▶ _ASSIGNED TASK_
In the material below, find the line containing "- pismo ne smije biti uvredljivog" and the line containing "objavljivanje na mrežnim", then reproduce exactly both of them and every line between, and nothing else.

[Start of section]

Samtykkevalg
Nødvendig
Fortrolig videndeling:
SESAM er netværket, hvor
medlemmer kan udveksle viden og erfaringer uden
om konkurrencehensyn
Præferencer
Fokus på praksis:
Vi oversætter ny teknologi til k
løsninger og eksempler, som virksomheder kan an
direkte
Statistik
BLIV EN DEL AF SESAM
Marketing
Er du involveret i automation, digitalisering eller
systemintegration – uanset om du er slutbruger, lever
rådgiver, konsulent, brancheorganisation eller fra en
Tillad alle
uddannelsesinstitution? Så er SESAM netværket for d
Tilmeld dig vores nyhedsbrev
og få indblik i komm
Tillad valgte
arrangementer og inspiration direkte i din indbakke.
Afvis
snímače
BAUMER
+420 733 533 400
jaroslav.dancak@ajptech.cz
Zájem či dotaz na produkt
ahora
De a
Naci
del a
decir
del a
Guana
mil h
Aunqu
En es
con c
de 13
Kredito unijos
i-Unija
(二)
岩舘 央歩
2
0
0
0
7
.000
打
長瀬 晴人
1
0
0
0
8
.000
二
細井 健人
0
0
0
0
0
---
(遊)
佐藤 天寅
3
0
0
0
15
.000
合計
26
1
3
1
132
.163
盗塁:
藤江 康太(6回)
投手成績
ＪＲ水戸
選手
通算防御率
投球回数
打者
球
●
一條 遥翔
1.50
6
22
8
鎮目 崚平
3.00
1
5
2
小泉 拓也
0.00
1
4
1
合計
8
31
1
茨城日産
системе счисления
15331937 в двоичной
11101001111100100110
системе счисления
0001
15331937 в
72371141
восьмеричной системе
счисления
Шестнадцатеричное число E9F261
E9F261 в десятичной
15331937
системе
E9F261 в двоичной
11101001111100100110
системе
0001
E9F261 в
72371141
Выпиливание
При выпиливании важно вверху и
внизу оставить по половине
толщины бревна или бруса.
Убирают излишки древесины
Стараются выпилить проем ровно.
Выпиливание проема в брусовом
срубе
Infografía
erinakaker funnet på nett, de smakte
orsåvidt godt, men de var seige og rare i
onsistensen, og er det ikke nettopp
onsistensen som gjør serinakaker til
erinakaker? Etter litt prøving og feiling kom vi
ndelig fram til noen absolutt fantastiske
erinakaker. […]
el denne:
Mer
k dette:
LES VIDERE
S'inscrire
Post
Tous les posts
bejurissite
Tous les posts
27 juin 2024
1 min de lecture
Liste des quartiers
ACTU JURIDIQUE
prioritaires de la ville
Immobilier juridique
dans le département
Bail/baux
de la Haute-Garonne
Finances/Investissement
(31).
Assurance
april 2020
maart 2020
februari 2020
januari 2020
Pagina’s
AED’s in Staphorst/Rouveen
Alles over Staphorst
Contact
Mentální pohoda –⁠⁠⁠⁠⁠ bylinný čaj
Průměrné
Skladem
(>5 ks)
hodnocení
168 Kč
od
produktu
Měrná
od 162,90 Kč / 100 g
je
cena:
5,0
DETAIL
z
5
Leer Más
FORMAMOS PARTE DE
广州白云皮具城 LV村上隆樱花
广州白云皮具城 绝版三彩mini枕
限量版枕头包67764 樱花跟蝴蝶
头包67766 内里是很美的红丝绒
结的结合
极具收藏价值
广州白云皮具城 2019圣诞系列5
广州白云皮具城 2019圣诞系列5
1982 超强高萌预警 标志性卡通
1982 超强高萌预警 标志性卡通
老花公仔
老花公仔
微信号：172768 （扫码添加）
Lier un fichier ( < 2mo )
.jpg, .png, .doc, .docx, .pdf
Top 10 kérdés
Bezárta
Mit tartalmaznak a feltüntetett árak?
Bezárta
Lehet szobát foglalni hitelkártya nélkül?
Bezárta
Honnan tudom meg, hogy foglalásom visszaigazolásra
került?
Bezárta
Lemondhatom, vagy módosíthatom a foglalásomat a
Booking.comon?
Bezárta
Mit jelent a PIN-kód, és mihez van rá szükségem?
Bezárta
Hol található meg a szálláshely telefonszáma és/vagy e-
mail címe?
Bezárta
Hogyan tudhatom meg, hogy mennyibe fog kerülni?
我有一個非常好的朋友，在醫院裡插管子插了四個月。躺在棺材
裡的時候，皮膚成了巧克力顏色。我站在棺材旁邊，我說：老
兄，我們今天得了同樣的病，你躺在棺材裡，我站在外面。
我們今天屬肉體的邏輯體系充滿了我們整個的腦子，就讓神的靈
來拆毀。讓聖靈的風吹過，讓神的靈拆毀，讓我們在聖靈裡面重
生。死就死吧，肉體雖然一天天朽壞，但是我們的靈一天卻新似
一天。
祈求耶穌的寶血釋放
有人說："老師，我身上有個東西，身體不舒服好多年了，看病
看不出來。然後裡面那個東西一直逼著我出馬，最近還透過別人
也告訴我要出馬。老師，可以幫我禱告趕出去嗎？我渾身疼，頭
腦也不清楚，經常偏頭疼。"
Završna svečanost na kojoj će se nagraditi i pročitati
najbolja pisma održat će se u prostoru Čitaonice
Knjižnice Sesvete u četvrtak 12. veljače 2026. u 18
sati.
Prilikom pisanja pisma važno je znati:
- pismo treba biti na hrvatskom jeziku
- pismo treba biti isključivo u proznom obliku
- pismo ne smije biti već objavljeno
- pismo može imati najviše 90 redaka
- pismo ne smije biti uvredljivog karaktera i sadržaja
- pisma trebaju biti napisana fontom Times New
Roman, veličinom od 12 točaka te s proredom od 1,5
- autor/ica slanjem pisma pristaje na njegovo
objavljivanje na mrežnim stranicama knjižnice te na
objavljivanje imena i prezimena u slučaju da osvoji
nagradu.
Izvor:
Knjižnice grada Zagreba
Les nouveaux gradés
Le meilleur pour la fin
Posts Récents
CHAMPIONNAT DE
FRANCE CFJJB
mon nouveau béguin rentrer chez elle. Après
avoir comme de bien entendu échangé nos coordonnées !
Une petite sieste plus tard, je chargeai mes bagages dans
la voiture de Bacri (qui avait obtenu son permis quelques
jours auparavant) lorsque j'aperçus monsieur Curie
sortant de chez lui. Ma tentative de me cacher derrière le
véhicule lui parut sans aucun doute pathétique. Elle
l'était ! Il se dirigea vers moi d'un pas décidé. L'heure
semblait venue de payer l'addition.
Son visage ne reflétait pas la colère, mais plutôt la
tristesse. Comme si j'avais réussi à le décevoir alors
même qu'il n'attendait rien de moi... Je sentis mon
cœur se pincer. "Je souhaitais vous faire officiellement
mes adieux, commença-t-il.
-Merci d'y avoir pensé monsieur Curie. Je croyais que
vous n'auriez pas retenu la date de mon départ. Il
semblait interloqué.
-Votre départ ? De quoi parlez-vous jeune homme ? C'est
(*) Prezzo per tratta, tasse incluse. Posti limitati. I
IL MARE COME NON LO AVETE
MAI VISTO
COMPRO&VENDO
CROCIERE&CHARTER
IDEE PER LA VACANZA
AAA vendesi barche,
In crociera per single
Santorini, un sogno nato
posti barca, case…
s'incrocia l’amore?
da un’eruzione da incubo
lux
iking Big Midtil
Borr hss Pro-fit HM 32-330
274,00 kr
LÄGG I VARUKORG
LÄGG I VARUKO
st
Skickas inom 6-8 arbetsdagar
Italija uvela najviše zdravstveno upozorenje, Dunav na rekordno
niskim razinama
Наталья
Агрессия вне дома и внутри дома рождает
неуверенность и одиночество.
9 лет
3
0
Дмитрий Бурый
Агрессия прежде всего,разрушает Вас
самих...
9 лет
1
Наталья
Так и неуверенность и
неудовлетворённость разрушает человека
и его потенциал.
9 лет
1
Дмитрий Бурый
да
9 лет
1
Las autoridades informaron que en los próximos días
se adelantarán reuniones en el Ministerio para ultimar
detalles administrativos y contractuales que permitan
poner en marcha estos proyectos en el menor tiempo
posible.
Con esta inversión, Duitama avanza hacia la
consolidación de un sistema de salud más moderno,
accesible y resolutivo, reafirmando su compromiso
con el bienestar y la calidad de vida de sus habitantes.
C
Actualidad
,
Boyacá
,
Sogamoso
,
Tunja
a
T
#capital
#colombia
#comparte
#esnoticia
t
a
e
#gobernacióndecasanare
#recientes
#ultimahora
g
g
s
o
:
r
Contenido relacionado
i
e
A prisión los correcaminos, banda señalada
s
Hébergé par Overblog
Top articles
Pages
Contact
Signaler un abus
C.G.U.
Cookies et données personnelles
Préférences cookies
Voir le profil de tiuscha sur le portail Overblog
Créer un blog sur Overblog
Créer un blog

[End of section]

▶ _WRITTEN SOLUTION_
- pismo ne smije biti uvredljivog karaktera i sadržaja
- pisma trebaju biti napisana fontom Times New
Roman, veličinom od 12 točaka te s proredom od 1,5
- autor/ica slanjem pisma pristaje na njegovo
objavljivanje na mrežnim stranicama knjižnice te na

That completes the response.